Some of the protesters
held banners Monday denouncing the British police as the real
terrorists; other placards were adorned with snapshots of the
victim, Jean Charles de Menezes, urging Prime Minister Tony Blair to
send his body home so it could be buried.
All said that Blair's
apology did not go far enough.
"Apologies don't help,
we want justice," they chanted, stopping briefly to offer a prayer
for the 27-year-old electrician who left Brazil to work in Britain
so he could return home with enough savings to start a cattle ranch.
Menezes' killing has
been the top story on radio and television broadcasts since Sunday.
In London, Foreign
Minister Celso Amorim said he had instructions from President Luiz
Inácio Lula da Silva "to take firm measures to defend the interests
of the family of a Brazilian who died in an absurd manner."
The militant Landless
Rural Workers' Movement scheduled protests Tuesday in front of the
British Embassy in Brasília and the consulate in Rio de Janeiro.
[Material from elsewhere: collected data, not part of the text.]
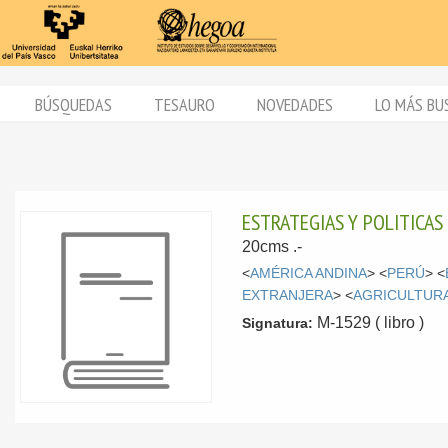
BÚSQUEDAS
TESAURO
NOVEDADES
LO MÁS BU
ESTRATEGIAS Y POLITICAS
20cms .-
<
AMÉRICA ANDINA
> <
PERÚ
> <
EXTRANJERA
> <
AGRICULTUR
M-1529 ( libro )
Signatura:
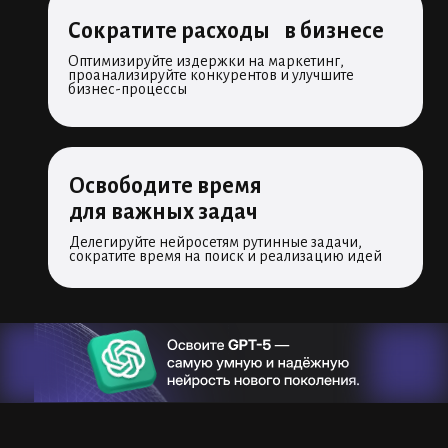
Сократите расходы в бизнесе
Оптимизируйте издержки на маркетинг,
проанализируйте конкурентов и улучшите
бизнес-процессы
Освободите время
для важных задач
Делегируйте нейросетям рутинные задачи,
сократите время на поиск и реализацию идей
The
movement said in a statement that Menezes "was assassinated in cold
blood, a victim of intolerance" and called for the British
withdrawal from Iraq.
Gonzaga's mayor,
outraged over news of the shooting, called it an "assassination."
"It's easy for Blair to apologize, but it doesn't mean very much,"
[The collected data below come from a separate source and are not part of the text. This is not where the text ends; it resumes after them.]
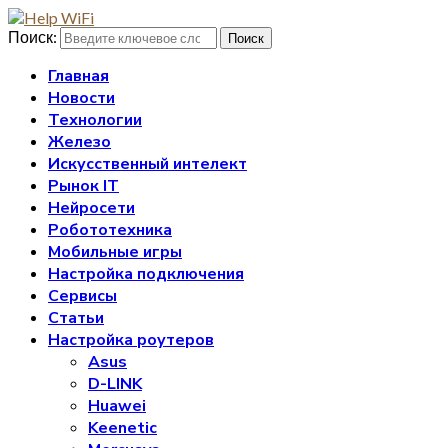
Поиск:
Поиск
Главная
Новости
Технологии
Железо
Искусственный интелект
Рынок IT
Нейросети
Робототехника
Мобильные игры
Настройка подключения
Сервисы
Статьи
Настройка роутеров
Asus
D-LINK
Huawei
Keenetic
said Mayor Júlio de Souza. "What happened to English justice and
England, a place where police patrol unarmed?"
Many were angry that
there was still no word on when the body might be shipped back to
Gonzaga, a central Brazilian town of 6,000 where young men often
head to the United States and Europe to finance a better life back
home. Menezes was killed last Friday, and Brazilians traditionally
bury their dead no later than 24 hours after death.
"We don't want
apologies, he's ours and he should be here," said María José
Carvalho, who has two sons working in the United States.
Governor Aécio Neves of
Minas Gerais, the rural state where the electrician was born, said
the government would pay to fly his body back to Brazil for burial.
Some of Menezes' cousins
were upset that Blair's apology included a defense of the British
police, who Blair said were working under intense pressure to
prevent more terrorist attacks.
"His apologies aren't
easing our pain," said Arialva Pereira, one of the cousins. "He's
not saying anything about punishing the police who did this, it's
more like he's supporting them."
The march on Monday
ended in front of the town hall, where the Brazilian flag hung at
half staff and a large black sheet was hung from the second floor as
a sign of mourning.
Menezes was killed in a
London Underground station as the police investigated a wave of
botched bombings the day before and the deadly transit bombings of
July 7. Witnesses said he was wearing a heavy, padded coat when
plainclothes police chased him into an Underground car, pinned him
to the floor and shot him.
While Menezes' relatives
said he was working legally in Britain and had no reason to fear the
police, the BBC said Menezes' visa had expired, suggesting a reason
why he might have run.
At a joint news
conference in London with Foreign Secretary Jack Straw, Amorim said
the Brazilian Embassy had told him Menezes was living legally in
England. Brazilian correspondents also quoted Straw as saying that
he understood that Menezes' situation was legal.